Une expertise pour estimer les pertes
Côté lin, même constat : l'orage a occasionné son lot de dégâts. À Thénouville, Éric Cousin a perdu 10% de son rendement. Là-bas, les précipitations ont été encore plus importantes. "Sur deux heures de temps, on a eu 70 mm", affirme l'agriculteur. "Le fossé d'assainissement a débordé, le lin s'est trouvé emporté par l'eau. Il y a environ 2 hectares de perdus et surtout beaucoup de travail pour pouvoir évacuer tout ce qui est foutu et récolter le lin restant sur la parcelle. C'est du travail qui n'était pas prévu, et qui va me prendre, je pense, 2 jours."
Un travail supplémentaire qui dépend à nouveau de la météo. Et qui nécessite une paperasse administrative dont les agriculteurs aimeraient pouvoir se passer. "Le brûlage du lin est interdit. Ce qui est envisageable, c'est de tout mettre en tas et de demander une autorisation pour pouvoir le brûler. C'est en cours, mais là c'est trop humide, ça ne brûlerait pas", explique Éric Cousin.

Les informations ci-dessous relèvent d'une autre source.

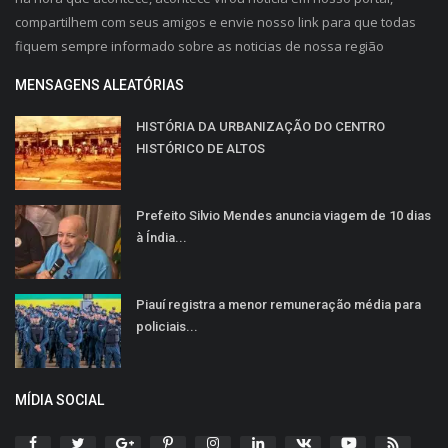
compartilhem com seus amigos e envie nosso link para que todas
fiquem sempre informado sobre as noticias de nossa região
MENSAGENS ALEATÓRIAS
HISTÓRIA DA URBANIZAÇÃO DO CENTRO
HISTÓRICO DE ALTOS
Prefeito Silvio Mendes anuncia viagem de 10 dias
à Índia...
Piauí registra a menor remuneração média para
policiais...
MÍDIA SOCIAL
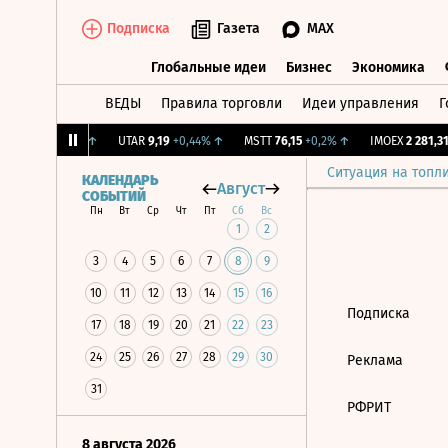
Подписка
Газета
MAX
Глобальные идеи
Бизнес
Экономика
ВЕДЫ
Правила торговли
Идеи управления
Г
Глобальные идеи
Бизнес
Экономик
.
12,239
+1,31%
↑
UTAR
9,19
+0,44%
↑
MSTT
76,15
+0,2%
↑
IMOEX
2 281,31
Ситуация на топл
КАЛЕНДАРЬ
Август
СОБЫТИЙ
Пн
Вт
Ср
Чт
Пт
Сб
Вс
1
2
3
4
5
6
7
8
9
10
11
12
13
14
15
16
Подписка
17
18
19
20
21
22
23
24
25
26
27
28
29
30
Реклама
31
РФРИТ
8 августа 2026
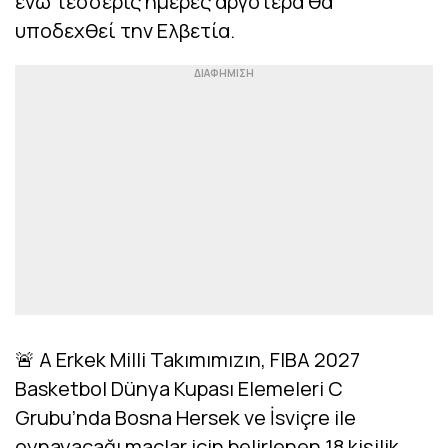
ενώ τέσσερις ημέρες αργότερα θα
υποδεχθεί την Ελβετία.
🚨 A Erkek Milli Takımımızın, FIBA 2027
Basketbol Dünya Kupası Elemeleri C
Grubu’nda Bosna Hersek ve İsviçre ile
oynayacağı maçlar için belirlenen 18 kişilik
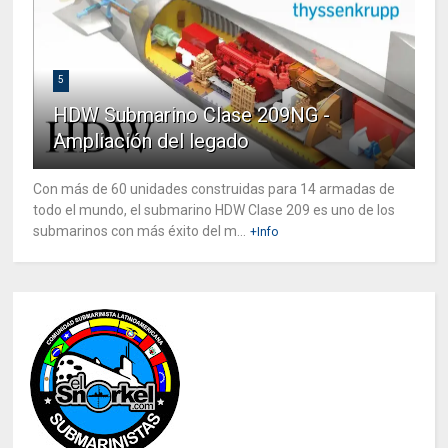
5
HDW Submarino Clase 209NG -
Ampliación del legado
Con más de 60 unidades construidas para 14 armadas de
todo el mundo, el submarino HDW Clase 209 es uno de los
submarinos con más éxito del m...
+Info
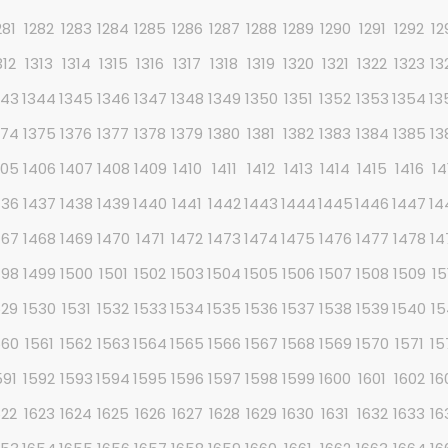
281
1282
1283
1284
1285
1286
1287
1288
1289
1290
1291
1292
12
312
1313
1314
1315
1316
1317
1318
1319
1320
1321
1322
1323
13
343
1344
1345
1346
1347
1348
1349
1350
1351
1352
1353
1354
13
374
1375
1376
1377
1378
1379
1380
1381
1382
1383
1384
1385
13
405
1406
1407
1408
1409
1410
1411
1412
1413
1414
1415
1416
14
436
1437
1438
1439
1440
1441
1442
1443
1444
1445
1446
1447
14
467
1468
1469
1470
1471
1472
1473
1474
1475
1476
1477
1478
14
498
1499
1500
1501
1502
1503
1504
1505
1506
1507
1508
1509
15
529
1530
1531
1532
1533
1534
1535
1536
1537
1538
1539
1540
15
560
1561
1562
1563
1564
1565
1566
1567
1568
1569
1570
1571
15
591
1592
1593
1594
1595
1596
1597
1598
1599
1600
1601
1602
16
622
1623
1624
1625
1626
1627
1628
1629
1630
1631
1632
1633
16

Outre cette évacuation nécessaire, les cultivateurs attendent le passage des experts qui devraient estimer les pertes sur les cultures. Ils pourront ensuite monter un dossier d'indemnisation. Le pays du Roumois n'a pas été la seule zone touchée. Dans l'Eure, c'est l'ensemble du plateau du Neubourg, et même le secteur d'Évreux, qui a souffert de cet orage surprise. Et toutes les céréales en ont pâti. Grêlé, lacéré, le maïs aussi a été touché, sur certaines communes recensées.